(Beginning of RECORD EXTRACTS)
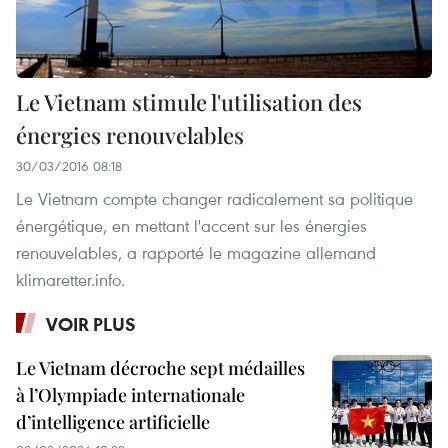
Le Vietnam stimule l'utilisation des
énergies renouvelables
30/03/2016 08:18
Le Vietnam compte changer radicalement sa politique
énergétique, en mettant l'accent sur les énergies
renouvelables, a rapporté le magazine allemand
klimaretter.info.
VOIR PLUS
Le Vietnam décroche sept médailles
à l’Olympiade internationale
d’intelligence artificielle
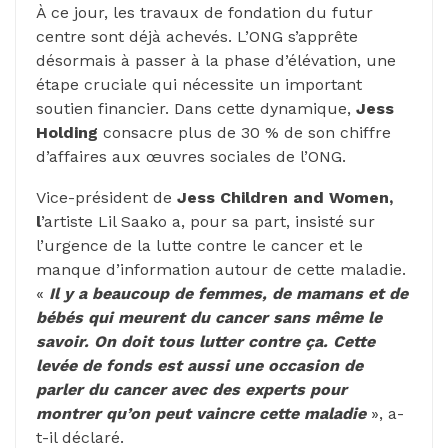
À ce jour, les travaux de fondation du futur
centre sont déjà achevés. L’ONG s’apprête
désormais à passer à la phase d’élévation, une
étape cruciale qui nécessite un important
soutien financier. Dans cette dynamique,
Jess
Holding
consacre plus de 30 % de son chiffre
d’affaires aux œuvres sociales de l’ONG.
Vice-président de
Jess Children and Women,
l
’artiste Lil Saako a, pour sa part, insisté sur
l’urgence de la lutte contre le cancer et le
manque d’information autour de cette maladie.
«
Il y a beaucoup de femmes, de mamans et de
bébés qui meurent du cancer sans même le
savoir. On doit tous lutter contre ça. Cette
levée de fonds est aussi une occasion de
parler du cancer avec des experts pour
montrer qu’on peut vaincre cette maladie
», a-
t-il déclaré.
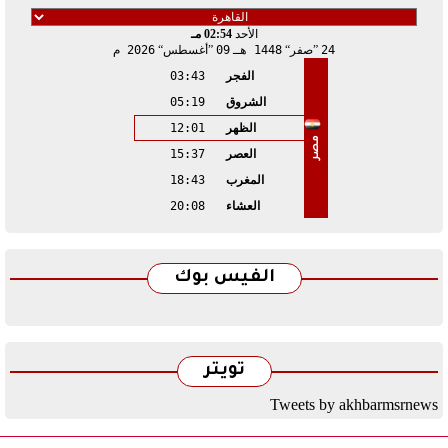
الأحد
02:54 مـ
24
صفر
1448 هـ
09
أغسطس
2026 م
الفجر
03:43
الشروق
05:19
الظهر
12:01
مصر
العصر
15:37
المغرب
18:43
العشاء
20:08
الفيس بوك
تويتر
Tweets by akhbarmsrnews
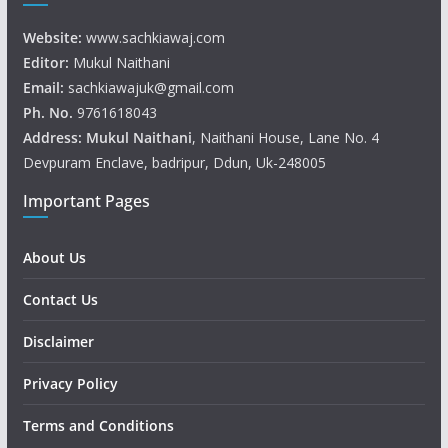
Website:
www.sachkiawaj.com
Editor:
Mukul Naithani
Email:
sachkiawajuk@gmail.com
Ph. No.
9761618043
Address: Mukul
Naithani
, Naithani House, Lane No. 4
Devpuram Enclave, badripur, Ddun, Uk-248005
Important Pages
About Us
Contact Us
Disclaimer
Privacy Policy
Terms and Conditions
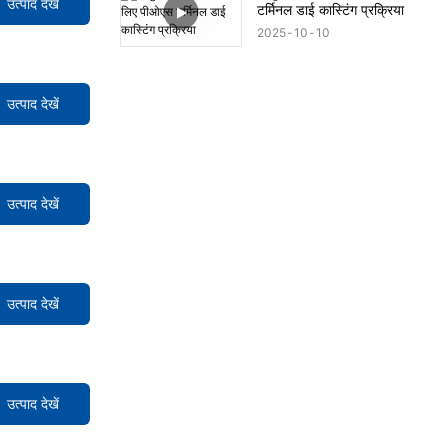
उत्पाद देखें
टर्मिनल डाई कास्टिंग प्रक्रिया
2025
10
10
उत्पाद देखें
उत्पाद देखें
उत्पाद देखें
उत्पाद देखें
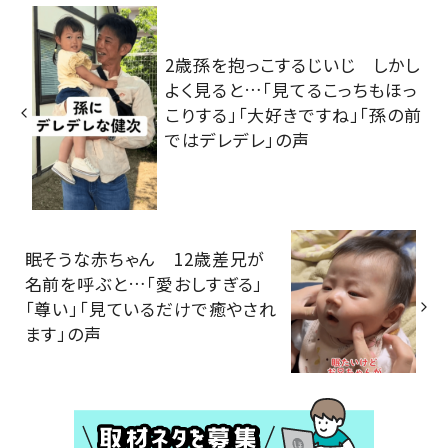
2歳孫を抱っこするじいじ しかし
よく見ると…「見てるこっちもほっ
こりする」「大好きですね」「孫の前
ではデレデレ」の声
眠そうな赤ちゃん 12歳差兄が
名前を呼ぶと…「愛おしすぎる」
「尊い」「見ているだけで癒やされ
ます」の声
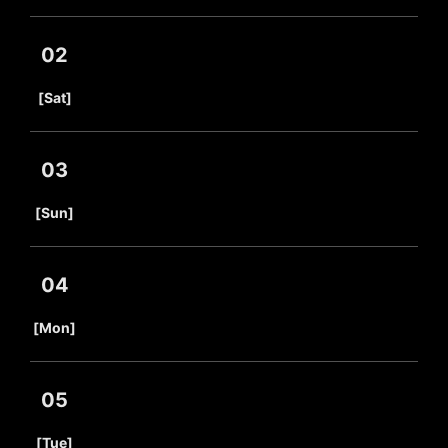
02
​ ​
[Sat]
03
​ ​
[Sun]
04
​ ​
[Mon]
05
​ ​
[Tue]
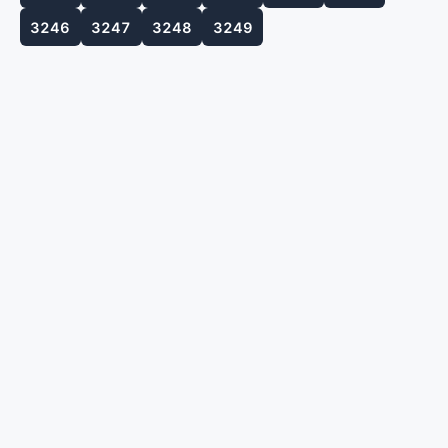
3246
3247
3248
3249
(End of RECORD EXTRACTS)
## TASK DETAILS:
In the data above, find the line containing "Le Vietnam compte" and the line containing "parler du cancer avec des experts pour". Copy exactly the stretch from the first through the second, both included, leaving out any picture.

## RESULT FOR THIS TASK:
Le Vietnam compte changer radicalement sa politique
énergétique, en mettant l'accent sur les énergies
renouvelables, a rapporté le magazine allemand
klimaretter.info.
VOIR PLUS
Le Vietnam décroche sept médailles
à l’Olympiade internationale
d’intelligence artificielle
À ce jour, les travaux de fondation du futur
centre sont déjà achevés. L’ONG s’apprête
désormais à passer à la phase d’élévation, une
étape cruciale qui nécessite un important
soutien financier. Dans cette dynamique,
Jess
Holding
consacre plus de 30 % de son chiffre
d’affaires aux œuvres sociales de l’ONG.
Vice-président de
Jess Children and Women,
l
’artiste Lil Saako a, pour sa part, insisté sur
l’urgence de la lutte contre le cancer et le
manque d’information autour de cette maladie.
«
Il y a beaucoup de femmes, de mamans et de
bébés qui meurent du cancer sans même le
savoir. On doit tous lutter contre ça. Cette
levée de fonds est aussi une occasion de
parler du cancer avec des experts pour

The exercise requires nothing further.